Stored items:
======
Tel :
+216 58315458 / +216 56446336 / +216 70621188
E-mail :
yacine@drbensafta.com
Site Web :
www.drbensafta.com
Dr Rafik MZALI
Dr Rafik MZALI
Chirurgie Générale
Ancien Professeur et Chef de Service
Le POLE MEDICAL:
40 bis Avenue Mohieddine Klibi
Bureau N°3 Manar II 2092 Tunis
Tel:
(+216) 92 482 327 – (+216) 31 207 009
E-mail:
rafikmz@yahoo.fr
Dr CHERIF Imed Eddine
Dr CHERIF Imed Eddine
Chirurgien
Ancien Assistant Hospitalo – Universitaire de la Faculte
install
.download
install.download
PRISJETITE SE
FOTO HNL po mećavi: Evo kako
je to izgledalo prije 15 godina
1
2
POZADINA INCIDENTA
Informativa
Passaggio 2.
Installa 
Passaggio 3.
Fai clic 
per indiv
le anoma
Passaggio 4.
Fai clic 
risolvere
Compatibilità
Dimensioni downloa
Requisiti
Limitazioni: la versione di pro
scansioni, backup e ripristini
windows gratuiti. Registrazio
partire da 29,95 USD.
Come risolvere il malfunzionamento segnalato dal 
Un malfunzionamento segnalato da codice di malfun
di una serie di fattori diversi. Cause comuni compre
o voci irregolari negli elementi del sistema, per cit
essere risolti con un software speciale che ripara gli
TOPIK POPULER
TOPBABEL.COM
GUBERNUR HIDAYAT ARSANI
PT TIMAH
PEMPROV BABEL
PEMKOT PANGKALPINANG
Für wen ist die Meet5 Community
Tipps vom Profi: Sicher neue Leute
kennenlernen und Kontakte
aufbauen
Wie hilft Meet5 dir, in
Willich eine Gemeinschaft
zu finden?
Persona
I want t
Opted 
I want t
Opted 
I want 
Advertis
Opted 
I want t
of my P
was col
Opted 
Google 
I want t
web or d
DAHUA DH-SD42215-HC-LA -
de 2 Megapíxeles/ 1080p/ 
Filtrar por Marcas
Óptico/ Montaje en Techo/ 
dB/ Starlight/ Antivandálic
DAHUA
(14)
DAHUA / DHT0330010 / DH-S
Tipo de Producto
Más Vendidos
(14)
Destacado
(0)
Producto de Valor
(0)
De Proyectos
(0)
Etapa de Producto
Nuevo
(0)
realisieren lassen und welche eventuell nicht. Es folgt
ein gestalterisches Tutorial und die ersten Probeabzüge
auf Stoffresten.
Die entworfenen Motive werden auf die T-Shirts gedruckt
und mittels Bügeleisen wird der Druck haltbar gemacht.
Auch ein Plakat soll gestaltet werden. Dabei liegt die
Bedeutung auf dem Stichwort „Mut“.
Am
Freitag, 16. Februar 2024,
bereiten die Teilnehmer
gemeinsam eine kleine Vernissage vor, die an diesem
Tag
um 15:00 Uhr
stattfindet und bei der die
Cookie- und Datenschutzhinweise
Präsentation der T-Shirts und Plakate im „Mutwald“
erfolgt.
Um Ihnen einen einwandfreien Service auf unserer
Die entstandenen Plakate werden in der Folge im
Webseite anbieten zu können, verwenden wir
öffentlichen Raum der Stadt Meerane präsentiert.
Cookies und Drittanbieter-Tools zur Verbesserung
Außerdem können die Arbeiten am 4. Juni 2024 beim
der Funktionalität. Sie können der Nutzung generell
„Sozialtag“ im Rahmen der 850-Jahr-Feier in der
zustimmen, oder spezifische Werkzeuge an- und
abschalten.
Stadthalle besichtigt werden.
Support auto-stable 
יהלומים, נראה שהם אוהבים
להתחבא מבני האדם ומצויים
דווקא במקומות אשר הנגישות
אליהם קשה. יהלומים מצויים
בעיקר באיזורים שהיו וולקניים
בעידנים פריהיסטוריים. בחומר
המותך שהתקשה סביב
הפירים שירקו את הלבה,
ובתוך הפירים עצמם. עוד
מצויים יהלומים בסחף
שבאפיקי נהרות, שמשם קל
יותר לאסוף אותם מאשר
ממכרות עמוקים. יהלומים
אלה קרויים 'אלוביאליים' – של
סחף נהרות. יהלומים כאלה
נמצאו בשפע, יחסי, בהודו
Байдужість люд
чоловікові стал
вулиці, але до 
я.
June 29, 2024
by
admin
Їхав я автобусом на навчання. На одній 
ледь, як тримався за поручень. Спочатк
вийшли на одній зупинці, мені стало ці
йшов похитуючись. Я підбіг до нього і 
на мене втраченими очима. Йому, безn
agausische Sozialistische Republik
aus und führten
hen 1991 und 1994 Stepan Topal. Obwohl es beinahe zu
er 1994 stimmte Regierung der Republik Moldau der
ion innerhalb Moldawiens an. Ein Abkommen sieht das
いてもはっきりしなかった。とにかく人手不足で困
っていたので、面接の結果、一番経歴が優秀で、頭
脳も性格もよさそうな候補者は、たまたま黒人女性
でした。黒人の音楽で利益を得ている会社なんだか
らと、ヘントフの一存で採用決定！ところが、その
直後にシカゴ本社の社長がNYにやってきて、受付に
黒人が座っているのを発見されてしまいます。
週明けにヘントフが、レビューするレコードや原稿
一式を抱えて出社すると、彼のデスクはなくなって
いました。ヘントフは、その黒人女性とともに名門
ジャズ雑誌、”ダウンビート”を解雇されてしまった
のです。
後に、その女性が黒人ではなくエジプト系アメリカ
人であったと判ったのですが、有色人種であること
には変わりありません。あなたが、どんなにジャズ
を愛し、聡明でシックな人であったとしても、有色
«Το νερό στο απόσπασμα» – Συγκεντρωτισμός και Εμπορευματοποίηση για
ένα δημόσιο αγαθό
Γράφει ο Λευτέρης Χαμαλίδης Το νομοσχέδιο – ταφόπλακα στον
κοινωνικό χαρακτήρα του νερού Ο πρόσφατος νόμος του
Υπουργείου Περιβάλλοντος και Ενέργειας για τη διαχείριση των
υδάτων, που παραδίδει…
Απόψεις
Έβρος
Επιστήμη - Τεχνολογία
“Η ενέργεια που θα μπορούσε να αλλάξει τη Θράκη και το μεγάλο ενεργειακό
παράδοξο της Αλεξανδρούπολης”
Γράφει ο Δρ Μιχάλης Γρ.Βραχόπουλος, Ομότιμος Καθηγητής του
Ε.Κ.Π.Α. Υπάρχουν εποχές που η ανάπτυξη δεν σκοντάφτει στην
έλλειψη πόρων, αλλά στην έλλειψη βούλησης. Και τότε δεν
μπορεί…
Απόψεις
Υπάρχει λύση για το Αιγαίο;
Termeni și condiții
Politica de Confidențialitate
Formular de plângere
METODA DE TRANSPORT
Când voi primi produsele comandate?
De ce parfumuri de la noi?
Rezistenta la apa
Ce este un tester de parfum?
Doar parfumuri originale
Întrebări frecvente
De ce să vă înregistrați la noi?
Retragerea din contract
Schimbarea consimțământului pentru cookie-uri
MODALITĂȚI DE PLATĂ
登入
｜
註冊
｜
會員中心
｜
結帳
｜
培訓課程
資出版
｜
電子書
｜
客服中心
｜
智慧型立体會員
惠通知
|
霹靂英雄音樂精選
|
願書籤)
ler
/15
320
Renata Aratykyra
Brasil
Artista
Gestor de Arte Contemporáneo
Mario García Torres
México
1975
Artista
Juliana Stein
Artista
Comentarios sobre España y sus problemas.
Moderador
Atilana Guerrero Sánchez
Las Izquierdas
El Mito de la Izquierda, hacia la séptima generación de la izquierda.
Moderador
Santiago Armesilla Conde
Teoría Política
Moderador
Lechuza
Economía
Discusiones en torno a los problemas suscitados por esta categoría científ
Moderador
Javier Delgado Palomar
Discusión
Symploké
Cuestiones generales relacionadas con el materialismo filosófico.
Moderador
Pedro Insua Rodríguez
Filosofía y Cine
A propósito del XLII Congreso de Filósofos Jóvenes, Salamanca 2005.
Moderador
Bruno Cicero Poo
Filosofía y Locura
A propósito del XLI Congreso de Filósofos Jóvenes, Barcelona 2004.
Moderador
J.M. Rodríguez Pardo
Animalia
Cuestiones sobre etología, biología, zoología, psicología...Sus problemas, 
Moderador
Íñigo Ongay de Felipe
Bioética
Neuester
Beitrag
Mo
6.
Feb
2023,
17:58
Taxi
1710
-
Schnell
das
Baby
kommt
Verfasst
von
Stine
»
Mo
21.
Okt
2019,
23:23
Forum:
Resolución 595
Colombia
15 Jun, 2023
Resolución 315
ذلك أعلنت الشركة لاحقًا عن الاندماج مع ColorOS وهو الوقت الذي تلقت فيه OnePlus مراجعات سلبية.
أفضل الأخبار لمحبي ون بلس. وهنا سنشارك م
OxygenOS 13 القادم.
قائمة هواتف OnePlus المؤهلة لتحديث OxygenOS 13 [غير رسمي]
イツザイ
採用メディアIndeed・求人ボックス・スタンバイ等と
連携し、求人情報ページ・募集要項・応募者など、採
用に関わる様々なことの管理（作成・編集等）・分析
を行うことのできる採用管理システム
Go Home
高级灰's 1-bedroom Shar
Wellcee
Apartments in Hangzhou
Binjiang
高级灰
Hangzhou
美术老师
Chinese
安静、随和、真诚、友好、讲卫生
======
Exercise prompt |
What you give back should be only the lines of the records above, starting at the line with "aus und führten" and ending at the line with "το μεγάλο ενεργειακό", restated word for word.

Result of the exercise |
aus und führten
hen 1991 und 1994 Stepan Topal. Obwohl es beinahe zu
er 1994 stimmte Regierung der Republik Moldau der
ion innerhalb Moldawiens an. Ein Abkommen sieht das
いてもはっきりしなかった。とにかく人手不足で困
っていたので、面接の結果、一番経歴が優秀で、頭
脳も性格もよさそうな候補者は、たまたま黒人女性
でした。黒人の音楽で利益を得ている会社なんだか
らと、ヘントフの一存で採用決定！ところが、その
直後にシカゴ本社の社長がNYにやってきて、受付に
黒人が座っているのを発見されてしまいます。
週明けにヘントフが、レビューするレコードや原稿
一式を抱えて出社すると、彼のデスクはなくなって
いました。ヘントフは、その黒人女性とともに名門
ジャズ雑誌、”ダウンビート”を解雇されてしまった
のです。
後に、その女性が黒人ではなくエジプト系アメリカ
人であったと判ったのですが、有色人種であること
には変わりありません。あなたが、どんなにジャズ
を愛し、聡明でシックな人であったとしても、有色
«Το νερό στο απόσπασμα» – Συγκεντρωτισμός και Εμπορευματοποίηση για
ένα δημόσιο αγαθό
Γράφει ο Λευτέρης Χαμαλίδης Το νομοσχέδιο – ταφόπλακα στον
κοινωνικό χαρακτήρα του νερού Ο πρόσφατος νόμος του
Υπουργείου Περιβάλλοντος και Ενέργειας για τη διαχείριση των
υδάτων, που παραδίδει…
Απόψεις
Έβρος
Επιστήμη - Τεχνολογία
“Η ενέργεια που θα μπορούσε να αλλάξει τη Θράκη και το μεγάλο ενεργειακό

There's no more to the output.